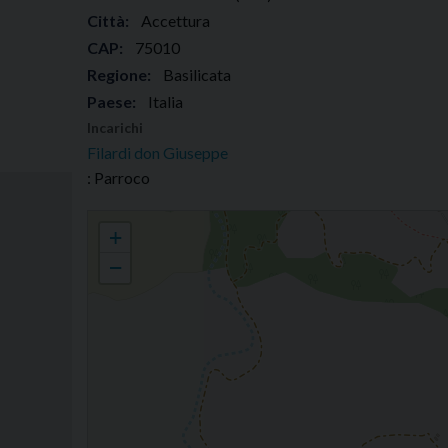
Città:
Accettura
CAP:
75010
Regione:
Basilicata
Paese:
Italia
Incarichi
Filardi don Giuseppe
: Parroco
Parrocchia San Nicola
+
−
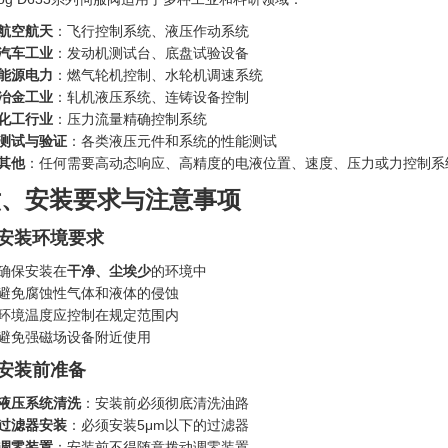
航空航天
：飞行控制系统、液压作动系统
汽车工业
：发动机测试台、底盘试验设备
能源电力
：燃气轮机控制、水轮机调速系统
冶金工业
：轧机液压系统、连铸设备控制
化工行业
：压力流量精确控制系统
测试与验证
：各类液压元件和系统的性能测试
其他
：任何需要高动态响应、高精度的电液位置、速度、压力或力控制系
六、安装要求与注意事项
. 安装环境要求
确保安装在
干净、尘埃少
的环境中
避免腐蚀性气体和液体的侵蚀
环境温度应控制在规定范围内
避免强磁场设备附近使用
. 安装前准备
液压系统清洗
：安装前必须彻底清洗油路
过滤器安装
：必须安装5μm以下的过滤器
调零装置
：安装前不得随意拨动调零装置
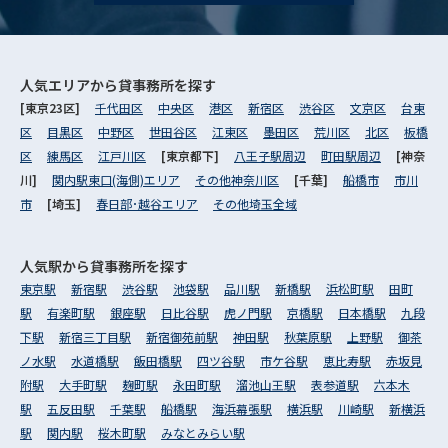
人気エリアから
貸事務所を探す
[東京23区]
千代田区
中央区
港区
新宿区
渋谷区
文京区
台東
区
目黒区
中野区
世田谷区
江東区
墨田区
荒川区
北区
板橋
区
練馬区
江戸川区
[東京都下]
八王子駅周辺
町田駅周辺
[神奈
川]
関内駅東口(海側)エリア
その他神奈川区
[千葉]
船橋市
市川
市
[埼玉]
春日部･越谷エリア
その他埼玉全域
人気駅から
貸事務所を探す
東京駅
新宿駅
渋谷駅
池袋駅
品川駅
新橋駅
浜松町駅
田町
駅
有楽町駅
銀座駅
日比谷駅
虎ノ門駅
京橋駅
日本橋駅
九段
下駅
新宿三丁目駅
新宿御苑前駅
神田駅
秋葉原駅
上野駅
御茶
ノ水駅
水道橋駅
飯田橋駅
四ツ谷駅
市ケ谷駅
恵比寿駅
赤坂見
附駅
大手町駅
麹町駅
永田町駅
溜池山王駅
表参道駅
六本木
駅
五反田駅
千葉駅
船橋駅
海浜幕張駅
横浜駅
川崎駅
新横浜
駅
関内駅
桜木町駅
みなとみらい駅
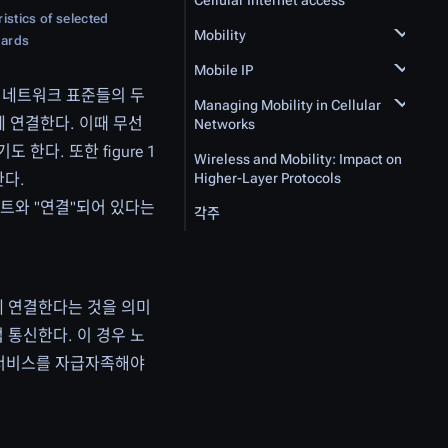
Cellular Internet access
ristics of selected
Mobility
dards
Mobile IP
선 네트워크 표준들의 두
Managing Mobility in Cellular
에 연결한다. 이때 무선
Networks
다. 또한 figure 1
Wireless and Mobility: Impact on
한다.
­Higher-Layer Protocols
호스트와 "연결"되어 있다는
각주
크에 연결한다는 것을 의미
 통신한다. 이 경우 노
 서비스를 자급자족해야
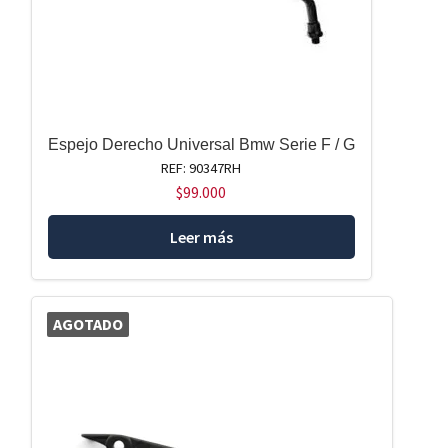
Espejo Derecho Universal Bmw Serie F / G
REF: 90347RH
$
99.000
Leer más
AGOTADO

:::::

Every line in the listing that holds the string "Cellular" should be copied out.

# Your response
Cellular Internet access
Managing Mobility in Cellular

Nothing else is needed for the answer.